- TASK DATA -
--- START ---
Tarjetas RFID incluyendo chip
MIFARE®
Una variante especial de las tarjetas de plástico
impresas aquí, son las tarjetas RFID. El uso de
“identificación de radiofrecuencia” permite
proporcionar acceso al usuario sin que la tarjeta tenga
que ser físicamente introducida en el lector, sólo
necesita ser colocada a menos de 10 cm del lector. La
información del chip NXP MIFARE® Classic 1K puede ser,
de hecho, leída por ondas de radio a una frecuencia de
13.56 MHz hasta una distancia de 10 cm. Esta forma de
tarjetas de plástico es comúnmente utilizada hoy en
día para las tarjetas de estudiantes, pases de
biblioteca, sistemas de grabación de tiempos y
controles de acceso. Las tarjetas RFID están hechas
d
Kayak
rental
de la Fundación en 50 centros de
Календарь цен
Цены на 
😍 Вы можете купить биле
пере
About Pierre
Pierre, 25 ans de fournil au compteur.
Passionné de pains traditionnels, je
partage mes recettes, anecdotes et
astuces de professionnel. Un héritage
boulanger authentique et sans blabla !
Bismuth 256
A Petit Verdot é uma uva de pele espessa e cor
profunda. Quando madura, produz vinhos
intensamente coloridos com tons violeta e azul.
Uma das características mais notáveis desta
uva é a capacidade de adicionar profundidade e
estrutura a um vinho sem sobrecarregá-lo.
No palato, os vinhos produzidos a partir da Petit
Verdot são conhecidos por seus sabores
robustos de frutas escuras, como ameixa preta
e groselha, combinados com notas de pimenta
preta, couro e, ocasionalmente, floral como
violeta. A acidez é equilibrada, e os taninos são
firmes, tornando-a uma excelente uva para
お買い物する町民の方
--- END ---
- DIRECTIONS -
Transcribe the data above verbatim.

- YOUR SOLUTION -
Tarjetas RFID incluyendo chip
MIFARE®
Una variante especial de las tarjetas de plástico
impresas aquí, son las tarjetas RFID. El uso de
“identificación de radiofrecuencia” permite
proporcionar acceso al usuario sin que la tarjeta tenga
que ser físicamente introducida en el lector, sólo
necesita ser colocada a menos de 10 cm del lector. La
información del chip NXP MIFARE® Classic 1K puede ser,
de hecho, leída por ondas de radio a una frecuencia de
13.56 MHz hasta una distancia de 10 cm. Esta forma de
tarjetas de plástico es comúnmente utilizada hoy en
día para las tarjetas de estudiantes, pases de
biblioteca, sistemas de grabación de tiempos y
controles de acceso. Las tarjetas RFID están hechas
d
Kayak
rental
de la Fundación en 50 centros de
Календарь цен
Цены на 
😍 Вы можете купить биле
пере
About Pierre
Pierre, 25 ans de fournil au compteur.
Passionné de pains traditionnels, je
partage mes recettes, anecdotes et
astuces de professionnel. Un héritage
boulanger authentique et sans blabla !
Bismuth 256
A Petit Verdot é uma uva de pele espessa e cor
profunda. Quando madura, produz vinhos
intensamente coloridos com tons violeta e azul.
Uma das características mais notáveis desta
uva é a capacidade de adicionar profundidade e
estrutura a um vinho sem sobrecarregá-lo.
No palato, os vinhos produzidos a partir da Petit
Verdot são conhecidos por seus sabores
robustos de frutas escuras, como ameixa preta
e groselha, combinados com notas de pimenta
preta, couro e, ocasionalmente, floral como
violeta. A acidez é equilibrada, e os taninos são
firmes, tornando-a uma excelente uva para
お買い物する町民の方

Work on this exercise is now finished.